"As you can see, I still don't know how to write it so it isn't expecting a parameter, so I've assigned the string to be returned in the "Public Static" line, is that the way around this ? However, I am having trouble picking it up, I'm obviously doing something wrong, but I've tried to do the same as the MSDN example but when I code ... string myWinVer = MyWindowsVersion.WindowsVersion("x"); ... I get an error "'MyWindowsVersion.WindowsVersion' is a 'type', which is not valid in the given context"
I think that you are making this waaaaaaaaaaaaay to hard on yourself.
If you do not what to pass any parameters in, then simply don't. Change your function declaration to:
public static string add()
Probably the easiest thing for you to do is to have a local string variable for the os name then the rest of your code should be okay as is.

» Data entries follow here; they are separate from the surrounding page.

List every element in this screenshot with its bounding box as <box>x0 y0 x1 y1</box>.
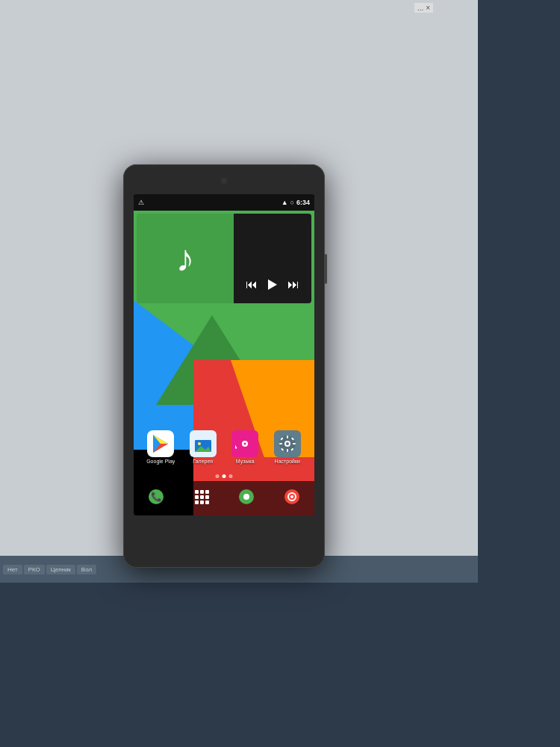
phone-side-button[interactable] <box>324 254 327 284</box>
window-close-area: ... × <box>414 3 433 13</box>
music-controls-area: ⏮ ⏭ <box>234 214 311 303</box>
music-widget[interactable]: ♪ ⏮ ⏭ <box>137 214 311 303</box>
play-button[interactable] <box>268 279 277 290</box>
svg-point-38 <box>290 495 293 498</box>
taskbar-item-4[interactable]: Вол <box>77 565 96 574</box>
music-note-icon: ♪ <box>176 240 195 277</box>
rewind-button[interactable]: ⏮ <box>246 278 258 291</box>
google-play-icon <box>147 430 174 457</box>
music-label: Музыка <box>236 459 255 464</box>
svg-rect-25 <box>195 490 199 494</box>
phone-screen: ⚠ ▲ ○ 6:34 ♪ ⏮ <box>134 194 314 515</box>
music-controls: ⏮ ⏭ <box>246 278 299 291</box>
svg-rect-30 <box>205 495 209 499</box>
app-icon-music[interactable]: Музыка <box>225 430 264 464</box>
svg-rect-15 <box>287 436 288 438</box>
taskbar-item-2[interactable]: РКО <box>24 565 45 574</box>
fast-forward-button[interactable]: ⏭ <box>287 278 299 291</box>
google-play-label: Google Play <box>146 459 175 464</box>
app-icon-settings[interactable]: Настройки <box>268 430 307 464</box>
svg-rect-17 <box>279 443 282 444</box>
svg-rect-16 <box>287 449 288 452</box>
svg-rect-26 <box>200 490 204 494</box>
svg-point-6 <box>198 442 201 445</box>
phone-device: ⚠ ▲ ○ 6:34 ♪ ⏮ <box>123 164 325 568</box>
phone-camera <box>221 178 227 184</box>
settings-label: Настройки <box>275 459 300 464</box>
svg-rect-27 <box>205 490 209 494</box>
gallery-label: Галерея <box>193 459 213 464</box>
signal-icon: ▲ <box>281 199 288 206</box>
svg-point-35 <box>243 494 249 500</box>
warning-icon: ⚠ <box>138 199 144 206</box>
music-widget-art: ♪ <box>137 214 234 303</box>
svg-text:📞: 📞 <box>151 491 162 502</box>
taskbar-item-3[interactable]: Цепник <box>46 565 75 574</box>
status-left: ⚠ <box>138 199 144 206</box>
svg-point-14 <box>286 442 289 445</box>
nav-apps-button[interactable] <box>193 489 210 508</box>
gallery-icon <box>190 430 217 457</box>
svg-rect-32 <box>200 500 204 504</box>
app-icon-google-play[interactable]: Google Play <box>141 430 180 464</box>
settings-icon <box>274 430 301 457</box>
status-time: 6:34 <box>296 199 310 206</box>
music-app-icon <box>231 430 258 457</box>
svg-point-10 <box>244 442 246 444</box>
app-icon-gallery[interactable]: Галерея <box>184 430 223 464</box>
svg-rect-28 <box>195 495 199 499</box>
nav-phone-button[interactable]: 📞 <box>148 489 164 508</box>
svg-rect-31 <box>195 500 199 504</box>
taskbar-item-1[interactable]: Нет <box>3 565 22 574</box>
svg-rect-29 <box>200 495 204 499</box>
svg-rect-33 <box>205 500 209 504</box>
status-bar: ⚠ ▲ ○ 6:34 <box>134 194 314 211</box>
nav-camera-button[interactable] <box>284 489 300 508</box>
battery-icon: ○ <box>290 199 294 206</box>
wallpaper: ♪ ⏮ ⏭ <box>134 211 314 515</box>
nav-browser-button[interactable] <box>238 489 255 508</box>
status-right: ▲ ○ 6:34 <box>281 199 310 206</box>
svg-rect-18 <box>293 443 296 444</box>
app-dock: Google Play Галерея <box>134 417 314 477</box>
navigation-bar: 📞 <box>134 481 314 515</box>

string myStr = Environment.OSVersion.Version.ToString();
string myOSname;
int myOSver = int.Parse(myStr.Substring(0,1));
The other part of your problem is the calling convention. In your example, "WindowsVersion" is the name of the class. You got that error because you did not tell it to call a function. From your calling function you would:
string version = MyWindowsVersion.WindowsVersion.add();
Of course changing the function name to something more appropriate, like GetOsName or similar, couldn't hurt.